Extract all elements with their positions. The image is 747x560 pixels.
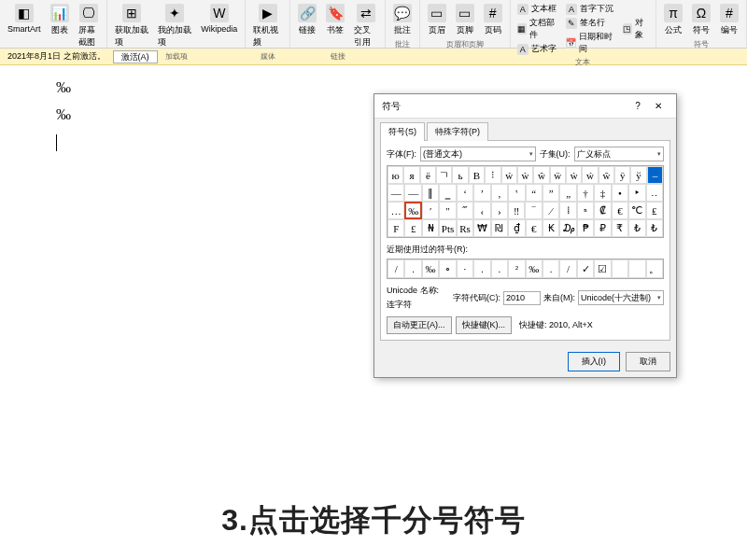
char-cell[interactable]: ₤ [646,202,663,219]
char-cell[interactable]: ‰ [404,202,421,219]
ribbon-页码[interactable]: #页码 [480,2,506,38]
char-cell[interactable]: ― [404,184,421,202]
ribbon-交叉引用[interactable]: ⇄交叉引用 [350,2,380,50]
char-cell[interactable]: ‗ [439,184,456,202]
ribbon-首字下沉[interactable]: A首字下沉 [563,2,617,16]
ribbon-签名行[interactable]: ✎签名行 [563,16,617,30]
char-cell[interactable]: Rs [457,219,473,237]
char-cell[interactable]: ‘ [457,184,473,202]
ribbon-公式[interactable]: π公式 [660,2,686,38]
char-cell[interactable]: – [647,166,663,184]
char-cell[interactable]: ⁿ [577,202,594,219]
ribbon-获取加载项[interactable]: ⊞获取加载项 [111,2,152,50]
char-cell[interactable]: ‴ [457,202,473,219]
char-cell[interactable]: £ [404,219,421,237]
char-cell[interactable]: Pts [439,219,456,237]
tab-special-chars[interactable]: 特殊字符(P) [427,122,488,141]
char-cell[interactable]: ÿ [614,166,630,184]
ribbon-我的加载项[interactable]: ✦我的加载项 [154,2,195,50]
char-cell[interactable]: € [526,219,543,237]
char-cell[interactable]: ℃ [628,202,645,219]
ribbon-对象[interactable]: ◳对象 [620,16,653,42]
ribbon-文本框[interactable]: A文本框 [514,2,561,16]
recent-char-cell[interactable]: ✓ [577,259,594,278]
char-cell[interactable]: › [491,202,508,219]
char-cell[interactable]: ₽ [594,219,611,237]
recent-char-cell[interactable]: 。 [646,259,663,278]
recent-char-cell[interactable]: . [473,259,490,278]
recent-char-cell[interactable]: ‰ [422,259,439,278]
recent-char-cell[interactable]: / [559,259,576,278]
recent-char-cell[interactable] [612,259,628,278]
char-cell[interactable]: ‣ [628,184,645,202]
char-cell[interactable]: ₭ [543,219,559,237]
help-button[interactable]: ? [627,97,648,116]
char-cell[interactable]: ㄱ [436,166,452,184]
ribbon-联机视频[interactable]: ▶联机视频 [249,2,286,50]
ribbon-图表[interactable]: 📊图表 [47,2,73,50]
ribbon-SmartArt[interactable]: ◧SmartArt [4,2,45,50]
char-cell[interactable]: ⁝ [485,166,500,184]
recent-char-cell[interactable]: · [457,259,473,278]
ribbon-屏幕截图[interactable]: 🖵屏幕截图 [75,2,104,50]
char-cell[interactable]: я [403,166,419,184]
char-cell[interactable]: ’ [473,184,490,202]
ribbon-Wikipedia[interactable]: WWikipedia [197,2,241,50]
char-cell[interactable]: ” [543,184,559,202]
char-cell[interactable]: ₺ [628,219,645,237]
ribbon-艺术字[interactable]: A艺术字 [514,42,561,56]
char-cell[interactable]: ё [420,166,436,184]
char-cell[interactable]: ẃ [582,166,598,184]
char-cell[interactable]: ⁄ [543,202,559,219]
char-cell[interactable]: ‛ [508,184,525,202]
char-cell[interactable]: ь [452,166,468,184]
subset-select[interactable]: 广义标点▾ [574,147,664,161]
char-cell[interactable]: ŵ [533,166,549,184]
char-cell[interactable]: ‡ [594,184,611,202]
char-cell[interactable]: ₯ [559,219,576,237]
char-cell[interactable]: ‹ [473,202,490,219]
activate-button[interactable]: 激活(A) [113,50,158,63]
recent-char-cell[interactable]: ∘ [439,259,456,278]
char-cell[interactable]: ₹ [612,219,628,237]
char-cell[interactable]: ‥ [646,184,663,202]
recent-char-cell[interactable] [628,259,645,278]
ribbon-书签[interactable]: 🔖书签 [322,2,348,50]
char-cell[interactable]: ‾ [525,202,542,219]
dialog-titlebar[interactable]: 符号 ? ✕ [374,94,676,119]
char-cell[interactable]: ю [388,166,403,184]
char-code-input[interactable] [503,291,541,305]
recent-char-cell[interactable]: . [404,259,421,278]
char-cell[interactable]: ŵ [599,166,614,184]
char-cell[interactable]: “ [526,184,543,202]
char-cell[interactable]: ′ [422,202,439,219]
ribbon-编号[interactable]: #编号 [716,2,742,38]
char-cell[interactable]: ₩ [473,219,490,237]
char-cell[interactable]: „ [559,184,576,202]
char-cell[interactable]: — [388,184,404,202]
char-cell[interactable]: F [388,219,404,237]
recent-char-cell[interactable]: ² [508,259,525,278]
recent-char-cell[interactable]: / [388,259,404,278]
autocorrect-button[interactable]: 自动更正(A)... [387,316,452,334]
font-select[interactable]: (普通文本)▾ [420,147,536,161]
char-cell[interactable]: € [612,202,628,219]
char-cell[interactable]: ẁ [566,166,582,184]
char-cell[interactable]: ₪ [491,219,508,237]
char-cell[interactable]: ẁ [517,166,533,184]
recent-char-cell[interactable]: ☑ [594,259,611,278]
recent-char-cell[interactable]: . [491,259,508,278]
char-cell[interactable]: ₡ [594,202,611,219]
char-cell[interactable]: ⁞ [559,202,576,219]
cancel-button[interactable]: 取消 [626,352,670,371]
char-cell[interactable]: ẅ [550,166,566,184]
char-cell[interactable]: ₫ [508,219,525,237]
from-select[interactable]: Unicode(十六进制)▾ [578,290,664,305]
char-cell[interactable]: В [469,166,485,184]
ribbon-页眉[interactable]: ▭页眉 [424,2,450,38]
char-cell[interactable]: • [612,184,628,202]
char-cell[interactable]: ‼ [508,202,525,219]
char-cell[interactable]: ẃ [501,166,517,184]
char-cell[interactable]: ў [630,166,646,184]
ribbon-页脚[interactable]: ▭页脚 [452,2,478,38]
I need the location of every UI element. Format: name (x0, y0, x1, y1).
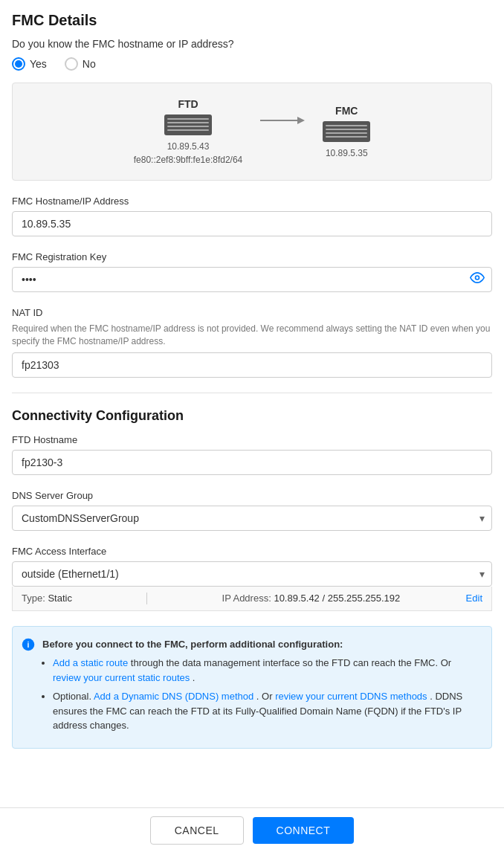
ftd-hostname-section: FTD Hostname (12, 434, 492, 475)
info-banner-list: Add a static route through the data mana… (42, 656, 481, 733)
ftd-ip2: fe80::2ef8:9bff:fe1e:8fd2/64 (134, 155, 243, 165)
nat-id-sublabel: Required when the FMC hostname/IP addres… (12, 323, 492, 348)
connect-button[interactable]: CONNECT (253, 817, 355, 844)
radio-group: Yes No (12, 57, 492, 71)
dns-server-group-label: DNS Server Group (12, 490, 492, 501)
svg-rect-11 (326, 136, 367, 138)
info-banner-item-1: Optional. Add a Dynamic DNS (DDNS) metho… (53, 689, 481, 733)
info-banner: i Before you connect to the FMC, perform… (12, 626, 492, 749)
svg-rect-10 (326, 132, 367, 134)
svg-marker-6 (297, 117, 305, 124)
fmc-access-interface-label: FMC Access Interface (12, 546, 492, 557)
fmc-access-interface-select[interactable]: outside (Ethernet1/1) inside (Ethernet1/… (12, 561, 492, 587)
fmc-label: FMC (335, 105, 358, 117)
fmc-reg-key-input[interactable] (12, 267, 492, 292)
fmc-hostname-input[interactable] (12, 211, 492, 236)
interface-ip-value: 10.89.5.42 / 255.255.255.192 (274, 593, 400, 604)
svg-text:i: i (28, 639, 30, 648)
ftd-icon (164, 113, 212, 138)
page-title: FMC Details (12, 12, 492, 29)
fmc-reg-key-label: FMC Registration Key (12, 251, 492, 262)
arrow-icon (260, 113, 305, 150)
info-item-0-text: through the data management interface so… (131, 657, 451, 668)
review-static-routes-link[interactable]: review your current static routes (53, 672, 190, 683)
ftd-device: FTD 10.89.5.43 fe80::2ef8:9bff:fe1e:8fd2… (134, 98, 243, 165)
fmc-reg-key-section: FMC Registration Key (12, 251, 492, 292)
nat-id-input[interactable] (12, 352, 492, 378)
info-circle-icon: i (22, 638, 35, 738)
connectivity-section-title: Connectivity Configuration (12, 408, 492, 424)
nat-id-label: NAT ID (12, 307, 492, 318)
radio-yes-circle[interactable] (12, 57, 25, 71)
info-item-0-suffix: . (193, 672, 196, 683)
network-diagram: FTD 10.89.5.43 fe80::2ef8:9bff:fe1e:8fd2… (12, 83, 492, 181)
interface-ip-label: IP Address: (222, 593, 271, 604)
svg-rect-7 (323, 121, 370, 142)
interface-edit-link[interactable]: Edit (466, 593, 482, 604)
info-item-1-prefix: Optional. (53, 691, 94, 702)
nat-id-section: NAT ID Required when the FMC hostname/IP… (12, 307, 492, 378)
info-banner-content: Before you connect to the FMC, perform a… (42, 637, 481, 738)
dns-server-group-section: DNS Server Group CustomDNSServerGroup De… (12, 490, 492, 531)
toggle-password-icon[interactable] (470, 271, 485, 289)
ftd-label: FTD (178, 98, 198, 110)
svg-rect-9 (326, 129, 367, 130)
info-bar-divider (146, 593, 147, 604)
ftd-ip1: 10.89.5.43 (167, 141, 210, 152)
ddns-method-link[interactable]: Add a Dynamic DNS (DDNS) method (94, 691, 253, 702)
fmc-ip1: 10.89.5.35 (326, 148, 368, 158)
radio-yes-label: Yes (30, 58, 47, 70)
info-banner-heading: Before you connect to the FMC, perform a… (42, 639, 343, 650)
svg-rect-8 (326, 125, 367, 126)
fmc-hostname-section: FMC Hostname/IP Address (12, 196, 492, 236)
fmc-hostname-label: FMC Hostname/IP Address (12, 196, 492, 207)
dns-server-group-wrapper: CustomDNSServerGroup DefaultDNS ▾ (12, 506, 492, 531)
review-ddns-methods-link[interactable]: review your current DDNS methods (275, 691, 427, 702)
interface-type-value: Static (48, 593, 72, 604)
info-item-1-mid: . Or (256, 691, 275, 702)
static-route-link[interactable]: Add a static route (53, 657, 128, 668)
svg-point-12 (476, 276, 479, 280)
svg-rect-1 (167, 118, 209, 120)
interface-type-label: Type: (22, 593, 45, 604)
interface-info-bar: Type: Static IP Address: 10.89.5.42 / 25… (12, 587, 492, 611)
interface-type-area: Type: Static (22, 593, 72, 604)
ftd-hostname-input[interactable] (12, 450, 492, 475)
ftd-hostname-label: FTD Hostname (12, 434, 492, 445)
question-text: Do you know the FMC hostname or IP addre… (12, 38, 492, 50)
section-divider (12, 393, 492, 393)
dns-server-group-select[interactable]: CustomDNSServerGroup DefaultDNS (12, 506, 492, 531)
radio-yes[interactable]: Yes (12, 57, 47, 71)
svg-rect-4 (167, 129, 209, 131)
svg-rect-0 (164, 114, 212, 135)
radio-no-circle[interactable] (65, 57, 78, 71)
interface-ip-area: IP Address: 10.89.5.42 / 255.255.255.192 (222, 593, 401, 604)
radio-no-label: No (83, 58, 96, 70)
svg-rect-3 (167, 126, 209, 127)
svg-rect-2 (167, 122, 209, 123)
fmc-device: FMC 10.89.5.35 (323, 105, 370, 158)
info-banner-item-0: Add a static route through the data mana… (53, 656, 481, 685)
radio-no[interactable]: No (65, 57, 96, 71)
fmc-reg-key-wrapper (12, 267, 492, 292)
cancel-button[interactable]: CANCEL (150, 816, 244, 845)
fmc-icon (323, 120, 370, 145)
fmc-access-interface-section: FMC Access Interface outside (Ethernet1/… (12, 546, 492, 611)
footer-bar: CANCEL CONNECT (0, 807, 504, 852)
fmc-access-interface-wrapper: outside (Ethernet1/1) inside (Ethernet1/… (12, 561, 492, 587)
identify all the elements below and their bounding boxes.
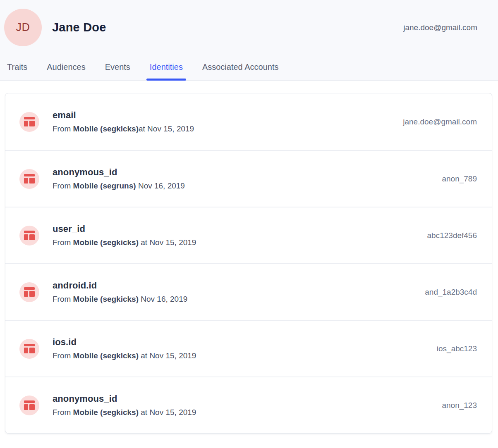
profile-header: JD Jane Doe jane.doe@gmail.com Traits Au… — [0, 0, 498, 81]
avatar: JD — [4, 9, 42, 46]
identity-source: From Mobile (segkicks) at Nov 15, 2019 — [53, 238, 196, 247]
layout-grid-icon — [19, 169, 39, 189]
layout-grid-icon — [19, 226, 39, 245]
layout-grid-icon — [19, 339, 39, 359]
layout-grid-icon — [19, 282, 39, 302]
identity-value: anon_123 — [442, 401, 477, 410]
tab-associated-accounts[interactable]: Associated Accounts — [202, 62, 279, 80]
tab-identities[interactable]: Identities — [150, 62, 183, 80]
layout-grid-icon — [19, 396, 39, 415]
identity-source: From Mobile (segkicks) Nov 16, 2019 — [53, 295, 187, 304]
identity-source: From Mobile (segkicks) at Nov 15, 2019 — [53, 351, 196, 360]
identity-value: abc123def456 — [427, 231, 477, 240]
identity-row: anonymous_id From Mobile (segkicks) at N… — [5, 377, 492, 433]
identity-source: From Mobile (segkicks) at Nov 15, 2019 — [53, 408, 196, 417]
identities-panel: email From Mobile (segkicks)at Nov 15, 2… — [0, 81, 498, 443]
identity-row: ios.id From Mobile (segkicks) at Nov 15,… — [5, 320, 492, 377]
identity-row: email From Mobile (segkicks)at Nov 15, 2… — [5, 93, 492, 150]
identity-row: user_id From Mobile (segkicks) at Nov 15… — [5, 207, 492, 263]
identity-value: jane.doe@gmail.com — [403, 117, 477, 126]
profile-header-top: JD Jane Doe jane.doe@gmail.com — [0, 0, 498, 46]
active-tab-underline — [146, 79, 186, 81]
identities-card: email From Mobile (segkicks)at Nov 15, 2… — [5, 93, 492, 434]
identity-name: anonymous_id — [53, 393, 196, 404]
user-email: jane.doe@gmail.com — [403, 23, 477, 32]
identity-name: email — [53, 110, 194, 121]
page-title: Jane Doe — [52, 21, 106, 34]
tab-bar: Traits Audiences Events Identities Assoc… — [0, 62, 498, 80]
layout-grid-icon — [19, 112, 39, 132]
tab-traits[interactable]: Traits — [7, 62, 27, 80]
identity-name: user_id — [53, 224, 196, 234]
identity-value: ios_abc123 — [437, 344, 477, 353]
identity-row: android.id From Mobile (segkicks) Nov 16… — [5, 263, 492, 320]
identity-name: anonymous_id — [53, 167, 185, 178]
identity-source: From Mobile (segkicks)at Nov 15, 2019 — [53, 124, 194, 133]
identity-value: anon_789 — [442, 174, 477, 183]
identity-source: From Mobile (segruns) Nov 16, 2019 — [53, 181, 185, 191]
tab-audiences[interactable]: Audiences — [47, 62, 85, 80]
identity-name: android.id — [53, 280, 187, 291]
avatar-initials: JD — [16, 21, 30, 34]
identity-value: and_1a2b3c4d — [425, 288, 477, 297]
tab-events[interactable]: Events — [105, 62, 130, 80]
identity-row: anonymous_id From Mobile (segruns) Nov 1… — [5, 150, 492, 207]
identity-name: ios.id — [53, 337, 196, 348]
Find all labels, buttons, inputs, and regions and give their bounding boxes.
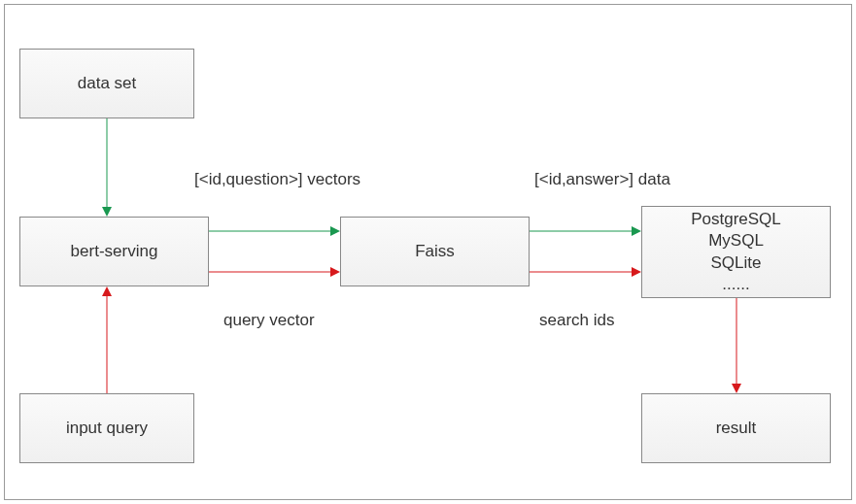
box-bert-serving: bert-serving — [19, 217, 209, 286]
arrow-label-query-vector: query vector — [223, 311, 315, 330]
box-label: Faiss — [415, 242, 455, 261]
arrow-label-data: [<id,answer>] data — [534, 170, 670, 189]
box-data-set: data set — [19, 49, 194, 118]
box-label: bert-serving — [71, 242, 158, 261]
box-input-query: input query — [19, 393, 194, 463]
arrow-label-search-ids: search ids — [539, 311, 614, 330]
box-label-line: PostgreSQL — [691, 209, 781, 230]
box-label: input query — [66, 419, 148, 438]
box-result: result — [641, 393, 831, 463]
box-label: data set — [78, 74, 137, 93]
box-label-line: MySQL — [708, 230, 764, 252]
box-label-line: ...... — [722, 274, 749, 295]
box-label: result — [716, 419, 757, 438]
box-databases: PostgreSQL MySQL SQLite ...... — [641, 206, 831, 298]
box-faiss: Faiss — [340, 217, 530, 286]
box-label-line: SQLite — [711, 252, 762, 274]
arrow-label-vectors: [<id,question>] vectors — [194, 170, 360, 189]
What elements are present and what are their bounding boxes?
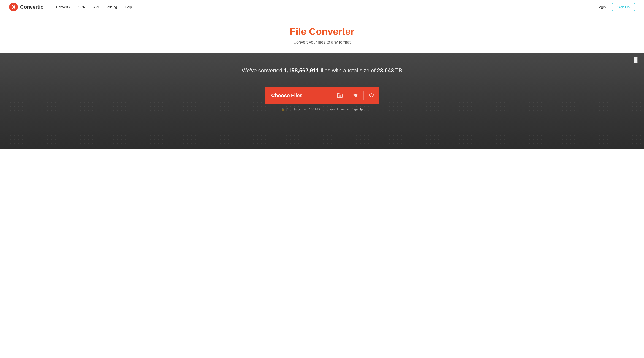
svg-line-2 xyxy=(341,96,342,97)
dropbox-icon xyxy=(352,92,359,99)
stats-size: 23,043 xyxy=(377,67,394,74)
hero-section: File Converter Convert your files to any… xyxy=(0,14,644,53)
header-auth: Login Sign Up xyxy=(594,3,635,11)
main-nav: Convert ▾ OCR API Pricing Help xyxy=(53,3,594,11)
dropbox-button[interactable] xyxy=(348,87,364,104)
google-drive-button[interactable] xyxy=(364,87,379,104)
logo-text: Convertio xyxy=(20,4,44,10)
lock-icon: 🔒 xyxy=(281,107,285,111)
stats-count: 1,158,562,911 xyxy=(284,67,319,74)
local-files-button[interactable] xyxy=(332,87,348,104)
login-button[interactable]: Login xyxy=(594,3,608,11)
google-drive-icon xyxy=(368,92,375,99)
nav-item-convert[interactable]: Convert ▾ xyxy=(53,3,74,11)
drop-hint: 🔒 Drop files here. 100 MB maximum file s… xyxy=(281,107,363,111)
logo-icon xyxy=(9,3,18,12)
close-button[interactable]: × xyxy=(634,57,638,63)
logo-link[interactable]: Convertio xyxy=(9,3,44,12)
site-header: Convertio Convert ▾ OCR API Pricing Help… xyxy=(0,0,644,14)
nav-item-ocr[interactable]: OCR xyxy=(74,3,88,11)
nav-item-api[interactable]: API xyxy=(90,3,102,11)
signup-link[interactable]: Sign Up xyxy=(351,107,363,111)
signup-button[interactable]: Sign Up xyxy=(612,3,635,11)
converter-section: × We've converted 1,158,562,911 files wi… xyxy=(0,53,644,149)
upload-area: Choose Files xyxy=(4,87,640,111)
page-title: File Converter xyxy=(4,26,640,37)
stats-text: We've converted 1,158,562,911 files with… xyxy=(4,67,640,75)
choose-files-label: Choose Files xyxy=(265,93,332,99)
folder-icon xyxy=(337,92,343,99)
hero-subtitle: Convert your files to any format xyxy=(4,40,640,45)
nav-item-pricing[interactable]: Pricing xyxy=(104,3,120,11)
nav-item-help[interactable]: Help xyxy=(122,3,135,11)
convert-chevron-icon: ▾ xyxy=(69,6,70,8)
choose-files-button[interactable]: Choose Files xyxy=(265,87,379,104)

**WHAT YOU NEED TO DO:** Only a number is wanted here: how many lines in the entries contain the word "DDNS"?

**ANSWER:** 3